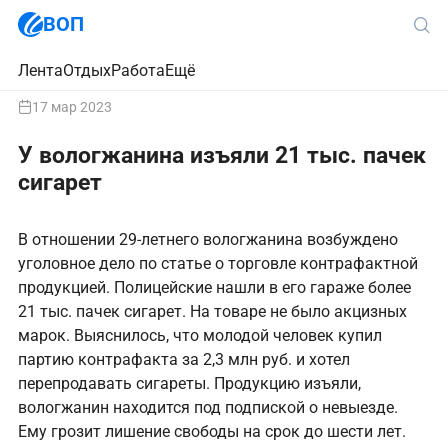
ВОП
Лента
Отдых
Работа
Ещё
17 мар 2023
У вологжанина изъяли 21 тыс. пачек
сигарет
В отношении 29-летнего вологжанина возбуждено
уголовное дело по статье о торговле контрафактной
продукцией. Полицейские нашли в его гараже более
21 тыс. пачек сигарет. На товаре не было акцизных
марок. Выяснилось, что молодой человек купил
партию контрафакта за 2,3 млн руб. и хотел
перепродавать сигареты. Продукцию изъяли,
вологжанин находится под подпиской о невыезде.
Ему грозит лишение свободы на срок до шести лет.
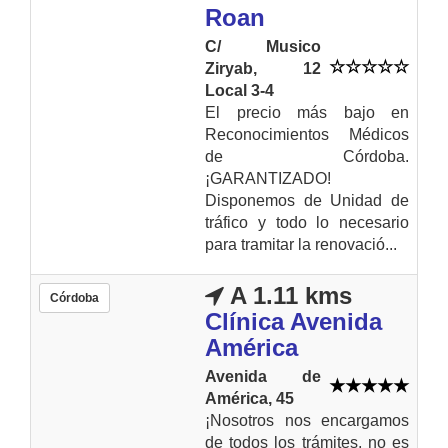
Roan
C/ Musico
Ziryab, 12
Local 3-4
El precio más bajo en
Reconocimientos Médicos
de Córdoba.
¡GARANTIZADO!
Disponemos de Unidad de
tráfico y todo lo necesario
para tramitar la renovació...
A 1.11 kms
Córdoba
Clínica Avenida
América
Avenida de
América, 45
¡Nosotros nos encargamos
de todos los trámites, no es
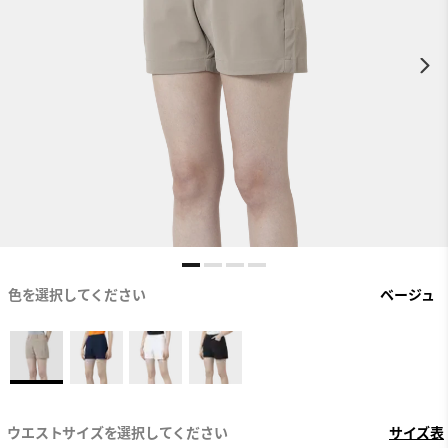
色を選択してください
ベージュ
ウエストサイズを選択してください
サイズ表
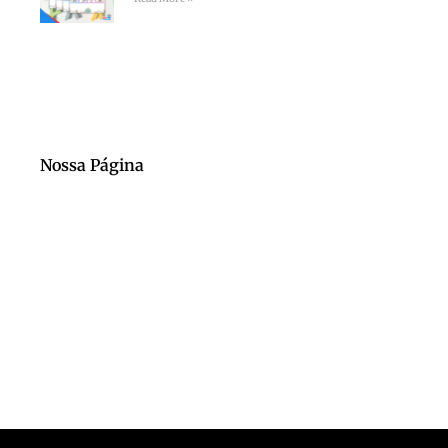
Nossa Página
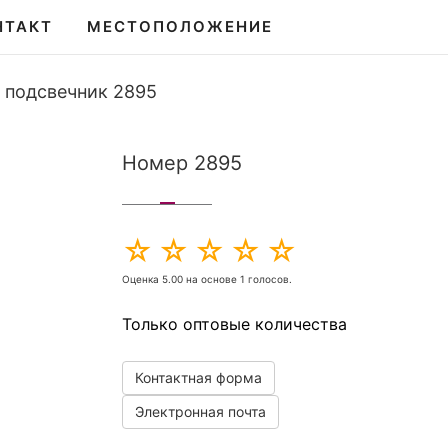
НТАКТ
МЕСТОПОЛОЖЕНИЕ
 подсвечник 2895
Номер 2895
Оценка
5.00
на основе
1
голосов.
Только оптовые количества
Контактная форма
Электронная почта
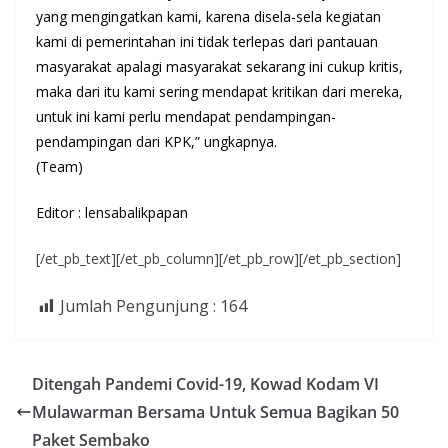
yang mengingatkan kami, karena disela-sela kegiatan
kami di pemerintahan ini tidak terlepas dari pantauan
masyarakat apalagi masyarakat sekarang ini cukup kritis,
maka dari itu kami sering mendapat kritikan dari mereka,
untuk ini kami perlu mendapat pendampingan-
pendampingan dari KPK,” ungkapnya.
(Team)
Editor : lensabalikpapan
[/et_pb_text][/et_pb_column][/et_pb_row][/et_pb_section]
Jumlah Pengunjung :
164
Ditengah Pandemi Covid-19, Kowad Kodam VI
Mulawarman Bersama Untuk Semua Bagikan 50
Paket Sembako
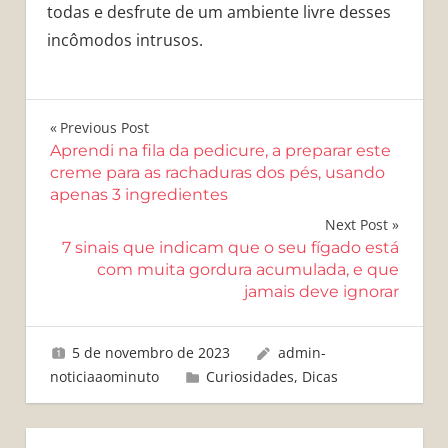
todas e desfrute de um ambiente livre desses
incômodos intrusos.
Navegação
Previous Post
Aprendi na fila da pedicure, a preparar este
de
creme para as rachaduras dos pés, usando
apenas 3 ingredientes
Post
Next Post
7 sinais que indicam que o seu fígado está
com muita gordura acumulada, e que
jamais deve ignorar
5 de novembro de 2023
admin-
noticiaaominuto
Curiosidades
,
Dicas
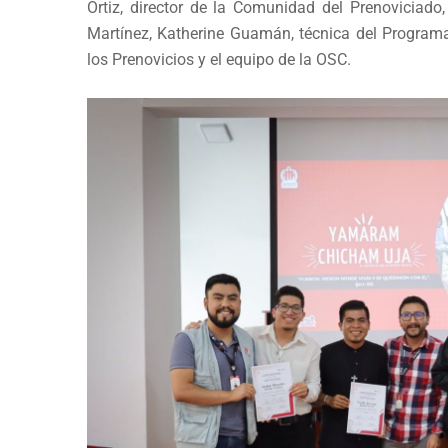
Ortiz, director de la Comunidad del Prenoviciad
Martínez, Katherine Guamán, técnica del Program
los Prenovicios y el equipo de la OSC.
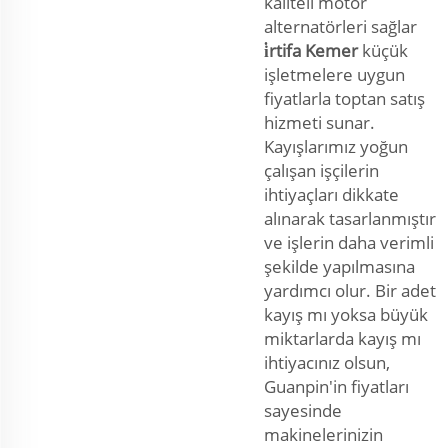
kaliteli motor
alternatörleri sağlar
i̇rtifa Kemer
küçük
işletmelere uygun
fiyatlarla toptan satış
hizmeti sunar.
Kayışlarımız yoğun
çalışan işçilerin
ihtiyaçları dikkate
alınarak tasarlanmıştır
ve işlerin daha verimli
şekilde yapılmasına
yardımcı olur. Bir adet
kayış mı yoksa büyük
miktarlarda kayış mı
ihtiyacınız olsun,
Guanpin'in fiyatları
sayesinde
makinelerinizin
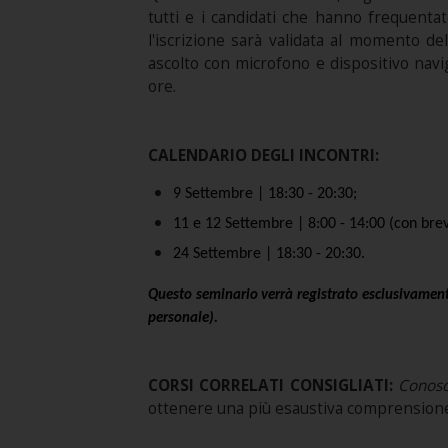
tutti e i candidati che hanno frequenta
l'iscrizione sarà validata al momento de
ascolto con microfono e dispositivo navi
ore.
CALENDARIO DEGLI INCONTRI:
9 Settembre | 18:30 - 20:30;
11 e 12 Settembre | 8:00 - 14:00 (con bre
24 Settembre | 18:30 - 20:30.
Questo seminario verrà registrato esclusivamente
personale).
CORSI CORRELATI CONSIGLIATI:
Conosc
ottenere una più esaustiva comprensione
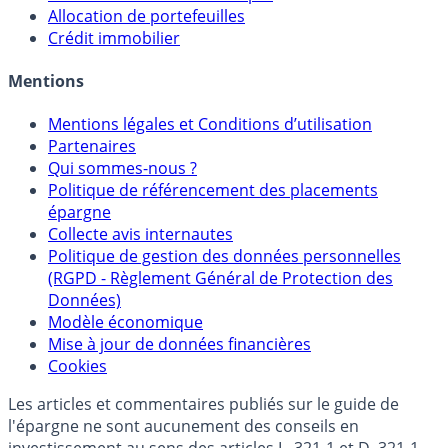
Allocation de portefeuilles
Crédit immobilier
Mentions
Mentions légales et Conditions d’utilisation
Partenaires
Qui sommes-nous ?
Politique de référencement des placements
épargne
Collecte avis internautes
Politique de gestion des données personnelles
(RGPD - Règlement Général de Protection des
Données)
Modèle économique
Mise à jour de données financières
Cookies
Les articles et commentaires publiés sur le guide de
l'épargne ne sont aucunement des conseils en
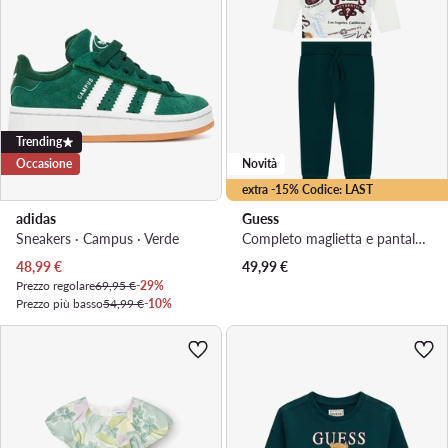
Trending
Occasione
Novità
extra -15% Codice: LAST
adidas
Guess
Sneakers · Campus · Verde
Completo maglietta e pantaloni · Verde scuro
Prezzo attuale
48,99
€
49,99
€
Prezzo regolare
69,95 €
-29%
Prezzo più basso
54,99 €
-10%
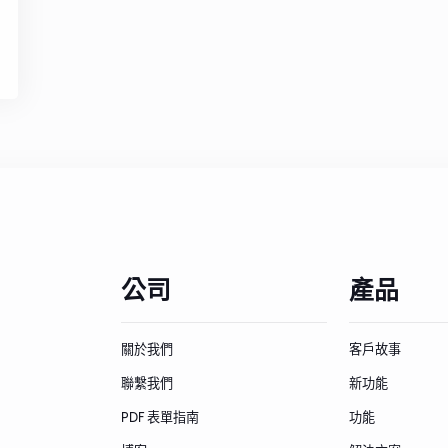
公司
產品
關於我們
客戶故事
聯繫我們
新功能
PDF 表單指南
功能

(Task statement)
Make a copy of each line in the records above that has the word "Mentions".

(Output)
Mentions
Mentions légales et Conditions d’utilisation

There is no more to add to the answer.